Boult seizes the opportunity

The Boult family,  son James (left) and parents Karen and Jim, celebrate Jim’s election to the...
The Boult family, son James (left) and parents Karen and Jim, celebrate Jim’s election to the Queenstown Lakes mayoralty at their Lake Hayes home on Saturday. Absent is Victoria, who is studying at the University of Sydney. Photo: David Williams.
Jim Boult is hitting the ground running.

Queenstown Lakes’ new mayor will meet  council chief executive Mike Theelen today  to "address some issues" and wants to informally meet  councillors this week.

He has been trusted with leading the resort through huge issues — unaffordable housing, a small community paying for infrastructure used by millions of tourists, traffic congestion and relatively expensive public transport.

Finding a way through will involve navigating a veritable minefield of central government relationships and overlapping responsibilities, including the Otago Regional Council on water quality, New Zealand Transport Agency on highways and applications to the likes of a central government fund for tourism infrastructure.

Sitting in the study of his Lake Hayes house on Saturday afternoon, Mr Boult set high goals for his three-year term.

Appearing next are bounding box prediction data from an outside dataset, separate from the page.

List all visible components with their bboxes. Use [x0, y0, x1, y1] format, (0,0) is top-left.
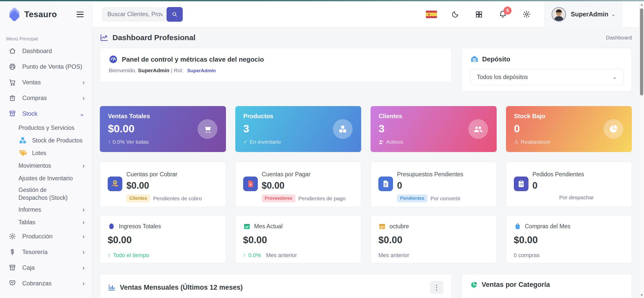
- role-badge: SuperAdmin: [187, 68, 216, 73]
- sidebar-item-label: Compras: [22, 94, 47, 102]
- pocket-icon: [9, 280, 16, 287]
- sidebar-item-pos[interactable]: Punto de Venta (POS): [0, 59, 92, 74]
- chart-menu-button[interactable]: ⋮: [430, 281, 443, 294]
- chevron-down-icon: ⌄: [79, 110, 85, 117]
- acc-footline: Pendientes Por convertir: [397, 194, 489, 202]
- sidebar-item-label: Caja: [22, 264, 35, 271]
- sidebar-subitem-movimientos[interactable]: Movimientos ›: [0, 159, 92, 172]
- monthly-sales-chart-card: Ventas Mensuales (Últimos 12 meses) ⋮ $1: [100, 274, 452, 298]
- kpi-footer-link[interactable]: 0.0% Ver todas: [113, 139, 149, 145]
- acc-footer-text: Por despachar: [559, 194, 594, 201]
- sidebar-subitem-ajustes-inventario[interactable]: Ajustes de Inventario: [0, 172, 92, 185]
- sidebar-toggle-hamburger-icon[interactable]: [77, 12, 84, 17]
- vertical-scrollbar[interactable]: ▲ ▼: [639, 1, 644, 298]
- sidebar-item-compras[interactable]: Compras ›: [0, 90, 92, 106]
- badge-pendientes: Pendientes: [397, 194, 427, 202]
- chevron-right-icon: ›: [82, 280, 85, 287]
- main-content: Dashboard Profesional Dashboard Panel de…: [93, 28, 639, 298]
- acc-footline: Clientes Pendientes de cobro: [126, 194, 218, 202]
- sidebar-item-dashboard[interactable]: Dashboard: [0, 43, 92, 59]
- sidebar-subitem-label: Productos y Servicios: [18, 125, 74, 131]
- svg-text:$: $: [249, 183, 251, 186]
- svg-text:$: $: [114, 181, 116, 184]
- welcome-title: Panel de control y métricas clave del ne…: [109, 55, 443, 64]
- document-icon: [378, 177, 393, 191]
- met-value: $0.00: [378, 235, 489, 245]
- cart-icon: [9, 79, 16, 86]
- sidebar-subitem-informes[interactable]: Informes ›: [0, 203, 92, 216]
- pie-chart-icon: [604, 119, 623, 139]
- sidebar-item-label: Stock: [22, 110, 37, 117]
- met-value: $0.00: [108, 235, 218, 245]
- chart-line-icon: [100, 33, 108, 42]
- acc-body: Cuentas por Cobrar $0.00: [126, 171, 218, 191]
- sidebar-item-cobranzas[interactable]: Cobranzas ›: [0, 276, 92, 291]
- calendar-icon: [378, 222, 386, 230]
- sidebar-item-stock[interactable]: Stock ⌄: [0, 106, 92, 121]
- scrollbar-thumb[interactable]: [640, 8, 643, 95]
- met-value: $0.00: [243, 235, 354, 245]
- notifications-button[interactable]: 5: [497, 9, 509, 20]
- sidebar-subitem-lotes[interactable]: Lotes: [0, 147, 92, 159]
- met-title: Compras del Mes: [525, 223, 570, 230]
- dollar-icon: [9, 248, 16, 256]
- met-head: Ingresos Totales: [108, 222, 218, 230]
- cart-icon: [198, 119, 217, 139]
- clipboard-icon: [514, 177, 528, 191]
- language-flag-button[interactable]: [426, 9, 437, 20]
- moon-icon: [451, 10, 459, 18]
- gauge-icon: [109, 55, 118, 64]
- hand-dollar-icon: $: [108, 177, 122, 191]
- sidebar-item-caja[interactable]: Caja ›: [0, 260, 92, 276]
- sidebar-item-tesoreria[interactable]: Tesorería ›: [0, 244, 92, 260]
- chevron-right-icon: ›: [82, 219, 85, 226]
- sidebar-item-label: Punto de Venta (POS): [22, 63, 82, 70]
- welcome-row: Panel de control y métricas clave del ne…: [100, 48, 632, 91]
- sidebar-item-label: Ventas: [22, 79, 41, 86]
- sidebar-subitem-label: Gestión de Despachos (Stock): [18, 186, 76, 202]
- card-pedidos-pendientes: Pedidos Pendientes 0 Por despachar: [506, 162, 632, 207]
- sidebar-item-ventas[interactable]: Ventas ›: [0, 74, 92, 90]
- page-title: Dashboard Profesional: [100, 33, 195, 42]
- user-menu[interactable]: SuperAdmin ⌄: [544, 1, 623, 28]
- acc-value: 0: [397, 180, 489, 191]
- met-footer-text: Todo el tiempo: [113, 252, 149, 259]
- sidebar-subitem-gestion-despachos[interactable]: Gestión de Despachos (Stock): [0, 185, 83, 203]
- page-title-text: Dashboard Profesional: [112, 33, 195, 42]
- user-check-icon: [379, 139, 384, 145]
- sidebar-subitem-tablas[interactable]: Tablas ›: [0, 216, 92, 229]
- met-footer: Mes anterior: [378, 252, 489, 259]
- dark-mode-button[interactable]: [449, 9, 461, 20]
- kpi-footer-text: Activos: [386, 139, 403, 145]
- met-footer-text: Mes anterior: [378, 252, 409, 259]
- scroll-up-arrow[interactable]: ▲: [639, 1, 644, 7]
- kpi-title: Ventas Totales: [108, 113, 218, 120]
- sidebar-item-produccion[interactable]: Producción ›: [0, 229, 92, 244]
- sidebar-subitem-stock-productos[interactable]: Stock de Productos: [0, 134, 92, 147]
- chevron-right-icon: ›: [82, 249, 85, 255]
- deposito-select[interactable]: Todos los depósitos ⌄: [470, 69, 624, 85]
- chart-title: Ventas Mensuales (Últimos 12 meses): [108, 284, 243, 291]
- window-top-strip: [0, 0, 644, 1]
- acc-footer-text: Pendientes de cobro: [153, 195, 202, 202]
- card-compras-del-mes: Compras del Mes $0.00 0 compras: [506, 215, 632, 263]
- kpi-title: Stock Bajo: [514, 113, 624, 120]
- acc-body: Presupuestos Pendientes 0: [397, 171, 489, 191]
- settings-button[interactable]: [521, 9, 532, 20]
- card-cuentas-por-pagar: $ Cuentas por Pagar $0.00 Proveedores Pe…: [235, 162, 361, 207]
- scroll-down-arrow[interactable]: ▼: [639, 292, 644, 298]
- search-input[interactable]: [102, 7, 168, 22]
- sidebar-subitem-productos-servicios[interactable]: Productos y Servicios: [0, 121, 92, 134]
- acc-value: $0.00: [126, 180, 218, 191]
- invoice-icon: $: [243, 177, 258, 191]
- acc-title: Presupuestos Pendientes: [397, 171, 489, 178]
- menu-section-label: Menú Principal: [0, 28, 92, 43]
- search-button[interactable]: [167, 7, 183, 22]
- avatar: [551, 7, 566, 22]
- sidebar-subitem-label: Movimientos: [18, 162, 51, 169]
- apps-grid-button[interactable]: [473, 9, 485, 20]
- sidebar-item-label: Producción: [22, 233, 53, 240]
- pie-chart-green-icon: [470, 281, 478, 289]
- calendar-check-icon: [243, 222, 251, 230]
- chevron-right-icon: ›: [82, 95, 85, 101]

"I’ll be disappointed in myself if at the end of three years I haven’t achieved some fixes around traffic and transport, I haven’t made progress on a really good public transport system, I haven’t given a very clear vision for the future of our district as a whole, if I haven’t, working with other agencies, found some fixes for water quality issues, and I would like to hope that we have addressed the affordability issues for ordinary families living in this district, particularly around home ownership costs."

Asked if that was a lot to tackle in three years, he replied in his job as Christchurch International Airport’s chief executive, he built a new terminal while there were 13,000 earthquakes and 40 million people walked through the terminal.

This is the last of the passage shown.